Sequential Model-Based Optimization

Sequential Model-Based Optimization (SMBO) algorithms build a surrogate model of the objective function to predict which regions are most promising. They are ideal for expensive objective functions where each evaluation counts.

Overview

Algorithm	Description
Bayesian Optimization	Gaussian Process surrogate with uncertainty quantification.
Tree-structured Parzen Estimators (TPE)	Tree-structured Parzen Estimators using density estimation.
Forest Optimizer	Random Forest or Extra Trees as surrogate model.

How SMBO Works

SMBO workflow loop — The SMBO loop: fit a surrogate model, use an acquisition function to select the next point, evaluate, and update the model.

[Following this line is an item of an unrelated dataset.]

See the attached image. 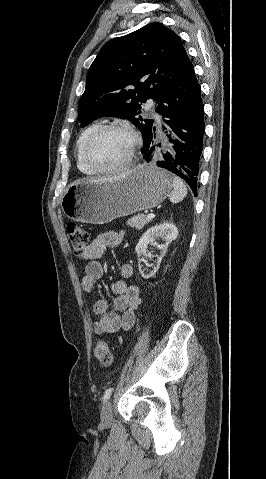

The general SMBO workflow:

Initialize: Evaluate a few random points to build initial dataset
Fit Model: Train a surrogate model on observed (parameters, scores)
Acquire: Use the model to select the next point to evaluate
- Predict score for all candidate points
- Balance exploration (high uncertainty) vs. exploitation (high predicted score)
Evaluate: Run the actual objective function on selected point
Update: Add new observation to dataset, repeat from step 2

When to Use SMBO

Good for:

Expensive objective functions (ML training, simulations)
Limited evaluation budget (< 500 iterations)
Continuous or mixed search spaces
Problems where each evaluation takes seconds to hours

Not ideal for:

Very cheap objective functions (overhead > evaluation time)
Very high-dimensional spaces (> 20 dimensions)
Purely discrete/categorical spaces (use TPE or Forest)

Common Parameters

All SMBO algorithms share:

Parameter	Default	Description
`xi`	0.03	Exploration-exploitation trade-off in acquisition function

The xi Parameter

The xi parameter controls how much the algorithm explores uncertain regions vs. exploits known good regions:

from gradient_free_optimizers import BayesianOptimizer

# More exploitation - focus on known good regions
opt = BayesianOptimizer(search_space, xi=0.01)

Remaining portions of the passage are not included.